- Helicobacter pylori strain G27 is a well-studied clinical isolate that has become a widely used model system for molecular and cellular microbiology, particularly in genetic studies and functional analyses of virulence mechanisms.
- G27 was isolated in the United States from a patient with duodenal ulcer disease and belongs to the hpEurope population, which is predominant in Western countries.
- What sets G27 apart from other commonly used strains is its robust genetic tractability, high natural competence for DNA uptake, and its amenability to transformation. These features make it a favored strain for generating isogenic mutants, performing allelic exchange, and conducting structure-function studies of virulence genes and regulatory networks.
- G27 possesses a fully functional cag pathogenicity island (cagPAI), encoding a type IV secretion system (T4SS) that delivers the CagA oncoprotein into host gastric epithelial cells. The CagA protein in G27 is of the Western-type, containing EPIYA-A, -B, and -C motifs that become tyrosine-phosphorylated upon translocation. Once inside the host cell, phosphorylated CagA interacts with host proteins like SHP-2 and triggers signaling cascades that promote cytoskeletal rearrangements, pro-inflammatory cytokine production (e.g., IL-8), and altered cell polarity. These processes are key contributors to H. pylori–induced gastric disease and carcinogenesis. The G27 T4SS is highly active, making this strain particularly useful for dissecting the molecular interactions between H. pylori and host cell signaling machinery.

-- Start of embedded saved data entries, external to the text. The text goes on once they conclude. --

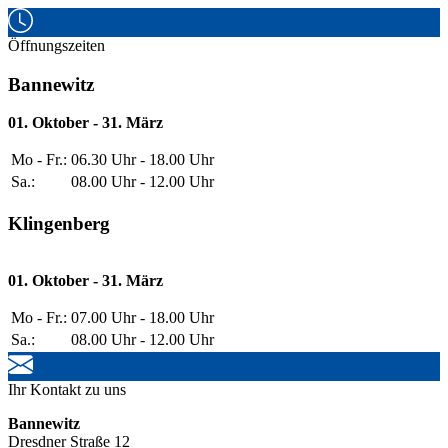
Öffnungszeiten
Bannewitz
01. Oktober - 31. März
Mo - Fr.:
06.30 Uhr - 18.00 Uhr
Sa.:
08.00 Uhr - 12.00 Uhr
Klingenberg
01. Oktober - 31. März
Mo - Fr.:
07.00 Uhr - 18.00 Uhr
Sa.:
08.00 Uhr - 12.00 Uhr
Ihr Kontakt zu uns
Bannewitz
Dresdner Straße 12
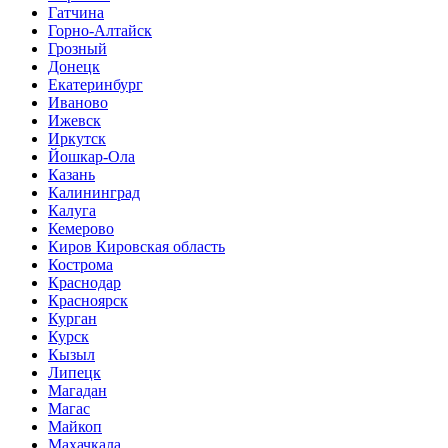
Гатчина
Горно-Алтайск
Грозный
Донецк
Екатеринбург
Иваново
Ижевск
Иркутск
Йошкар-Ола
Казань
Калининград
Калуга
Кемерово
Киров Кировская область
Кострома
Краснодар
Красноярск
Курган
Курск
Кызыл
Липецк
Магадан
Магас
Майкоп
Махачкала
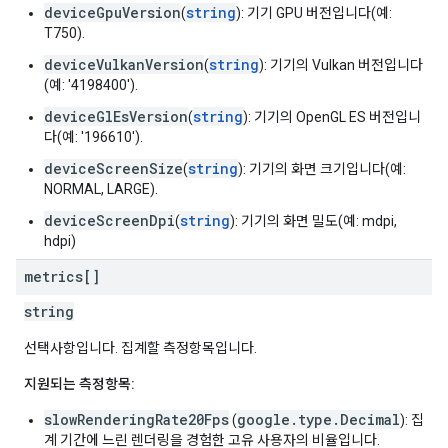
deviceGpuVersion
string
(
): 기기 GPU 버전입니다(예:
T750).
deviceVulkanVersion
string
(
): 기기의 Vulkan 버전입니다
(예: '4198400').
deviceGlEsVersion
string
(
): 기기의 OpenGL ES 버전입니
다(예: '196610').
deviceScreenSize
string
(
): 기기의 화면 크기입니다(예:
NORMAL, LARGE).
deviceScreenDpi
string
(
): 기기의 화면 밀도(예: mdpi,
hdpi)
metrics[]
string
선택사항입니다. 집계할 측정항목입니다.
지원되는 측정항목:
slowRenderingRate20Fps
google.type.Decimal
(
): 집
계 기간에 느린 렌더링을 경험한 고유 사용자의 비율입니다.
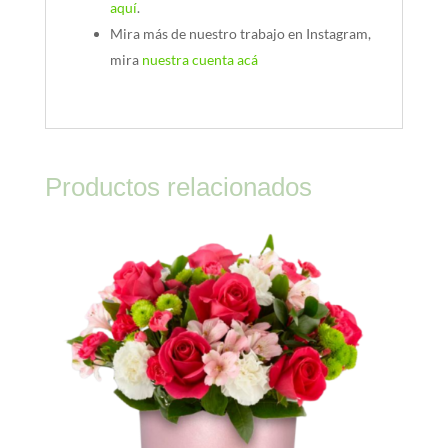
aquí
.
Mira más de nuestro trabajo en Instagram,
mira
nuestra cuenta acá
Productos relacionados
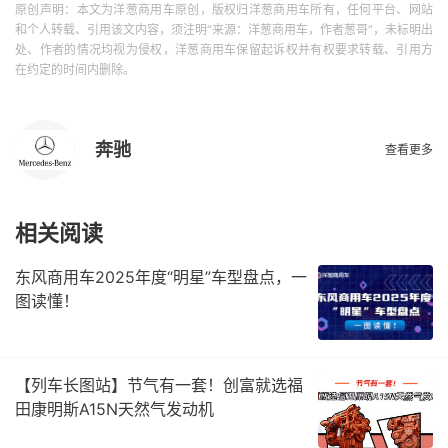
原创声明：本文为洋葱商用车原创，版权归洋葱商用车所有，任何平台、网站
和个人转载、引用该文内容，须注明“来源：洋葱商用车，作者葱哥”，未标明出
处、作者的情况均视为侵权，洋葱商用车保留起诉权并有权要求转载、引用方
在约定的时间内删除。
奔驰
查看更多
相关阅读
东风商用车2025年度“明星”车型盘点，一
图读懂！
【列车长图站】节气有一套！创富就选福
田康明斯A15N天然气发动机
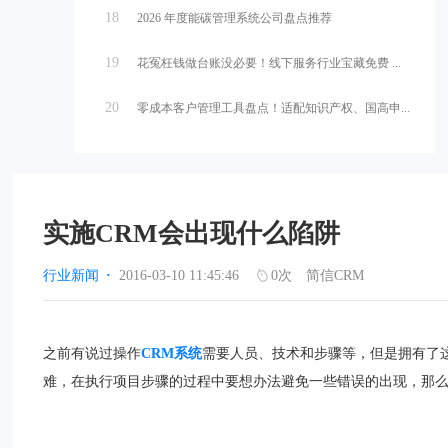
18
2026 年度能碳管理系统公司盘点推荐
19
花冤枉钱做台账没必要！线下服务行业宝藏免费 ...
20
零成本客户管理工具盘点！适配知识产权、国高申...
实施CRM会出现什么陷阱
行业新闻
·
2016-03-10 11:45:46
0
次
简信CRM
之前有说过操作
CRM系统
需要人员、技术和步骤等，但是拥有了
难，在执行项目步骤的过程中要想办法避免一些错误的出现，那么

- In addition to CagA, G27 produces Vacuolating cytotoxin A (VacA) with the s1/m1 genotype, which corresponds to a highly active form of the toxin. VacA in G27 causes prominent vacuolation of epithelial cells, disrupts mitochondrial function, and modulates immune cell responses by impairing T-cell proliferation and antigen presentation. Together, the activities of CagA and VacA allow G27 to model both acute and chronic effects of H. pylori infection. G27 also expresses important adhesins, including HopQ, BabA, and SabA, which mediate adherence to host epithelial cells and facilitate CagA translocation via interactions with host CEACAMs. These adhesins also play roles in tissue tropism and immune modulation.
- G27 has been a cornerstone strain for exploring bacterial secretion systems, protein-protein interactions, and host-pathogen dynamics. Its ease of manipulation has made it a preferred background for studying genetic regulation of the cagPAI, the structure and assembly of the T4SS pilus, and the trafficking of effector proteins. Importantly, G27 is one of the few strains for which live-cell imaging studies of T4SS function have been extensively performed, helping to visualize the physical interactions between the bacterium and host cell surfaces in real time. Additionally, variants such as G27-MA (mouse-adapted) have been used to extend in vitro findings into in vivo systems, although the original G27 strain itself is not naturally adapted for murine colonization.
- In summary, H. pylori strain G27 is a genetically versatile and virulent strain that serves as a powerful tool for understanding the molecular biology of H. pylori infection. With a functional cagPAI, potent VacA activity, and strong adherence properties, it models key aspects of H. pylori-induced pathogenesis. Its high transformability and compatibility with modern genetic tools make it particularly valuable for reverse genetics, live-cell imaging, and functional genomics. G27 remains a mainstay in the toolkit of H. pylori researchers focused on mechanistic and translational aspects of gastric disease.